Иногда во сне в комнату входит моя мама, иногда – вместе с папой, они бросаются ко мне, однажды был сон, когда меня спасал Вовка… Неважно. И каждое утро я с ужасом думаю – ну почему, почему мне снится этот сон?
Я ни разу не помышляла о самоубийстве. Я люблю жизнь и хочу жить. Я люблю Нику, тоскую без него, но это разные вещи. Тосковать и убивать себя ради кого-то – это разные вещи. Зачем мне это снится? Кто в моей голове придумывает такой кошмар? Какая-то неизвестная я? Или – что мне нравится больше – кто-то влезает в мою голову, пока я сплю и совершенно беспомощная, и рисует там такие картинки, черно-серыми красками, кто-то, обросший грязной шерстью, с хвостом, рогами… Увы, я не верю в мистику и потусторонние силы. В бога верю, в черта – нет.
* * *Я открыла глаза. Что это? Я – на том свете? Или я сплю? Я не ощущаю себя, своего тела. Я с трудом приподнялась. Нет, я еще сплю. Но почему мне так тягостно, муторно? Потому что я сплю… Но это другой сон, не про отвертку, еще страшнее… Другой, новый какой-то…

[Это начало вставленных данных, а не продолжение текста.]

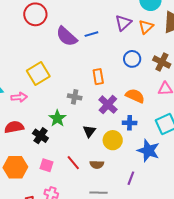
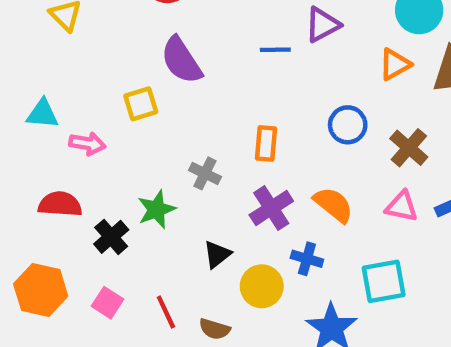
purple triangle: (123, 23) -> (322, 25), moved
purple semicircle: (67, 36) -> (181, 60), moved
yellow square: (38, 73) -> (141, 104), size x0.7

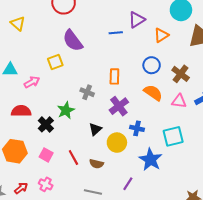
orange triangle: (395, 64) -> (161, 35), moved
pink arrow: (87, 144) -> (32, 82), turned -35
orange semicircle: (333, 205) -> (153, 93), moved

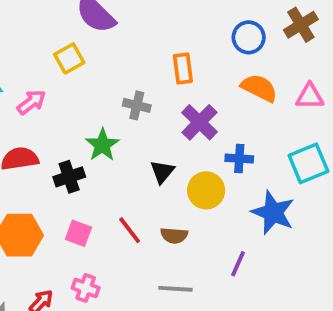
brown cross: (181, 74) -> (301, 25), moved, turned 30
black cross: (46, 124) -> (69, 177), turned 35

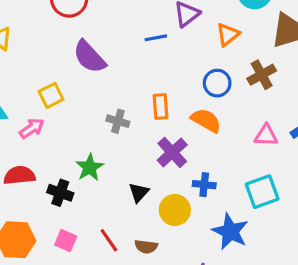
yellow square: (69, 58) -> (51, 95), moved
orange semicircle: (259, 88) -> (206, 120), moved
gray cross: (137, 105) -> (118, 121), moved
black cross: (69, 177) -> (60, 193), turned 35

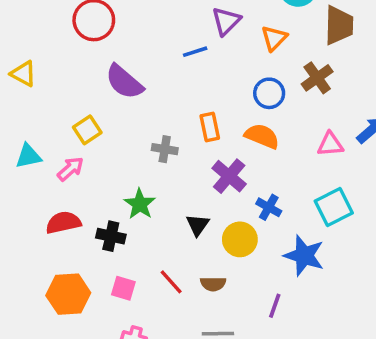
blue cross: (204, 185) -> (269, 207), turned 30

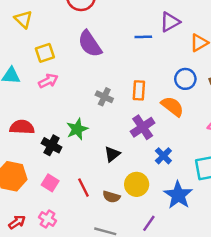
yellow square: (87, 130) -> (45, 53), moved
pink arrow: (70, 169) -> (48, 81), moved
yellow circle: (240, 239) -> (137, 184), moved

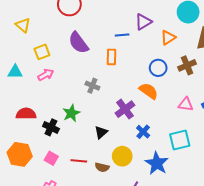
orange rectangle: (139, 90) -> (112, 57), moved
red line: (83, 188) -> (79, 161), turned -56

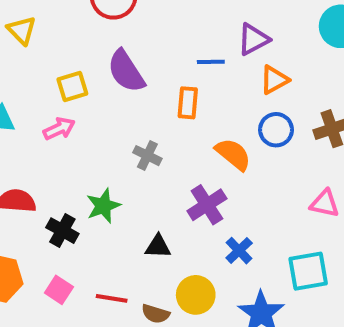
orange triangle: (168, 38) -> (274, 80), moved
yellow square: (42, 52) -> (72, 86), moved
orange semicircle: (149, 91) -> (233, 154), moved
black triangle: (101, 132) -> (158, 246), turned 40

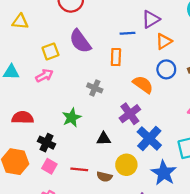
yellow triangle: (22, 30) -> (20, 22), turned -36
black cross: (62, 231) -> (47, 143), moved
blue cross: (239, 251) -> (149, 138), size x1.6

Никакой боли, пока я не шевелилась, не было. Сквозь мутную пелену я постепенно стала различать серые тени и бесформенные очертания вокруг себя. Потом я услышала сухой щелчок где-то сверху, и на меня что-то упало. Мокрое, и рассыпалось, тая. Ком мокрого снега. Он попал мне на веко, я перестала видеть, но зато почувствовала свой глаз. Затем лавиной ко мне стали возвращаться все остальные ощущения. Я провела сухим языком по шершавому нёбу, сглотнула пряную соленую слюну, и плотная горячая боль вдруг заполнила всю гортань и поползла вниз. Я ощутила странный острый запах, не похожий ни на что. Кроме талого снега и хвои, было еще что-то – запах детства, моих разбитых коленок…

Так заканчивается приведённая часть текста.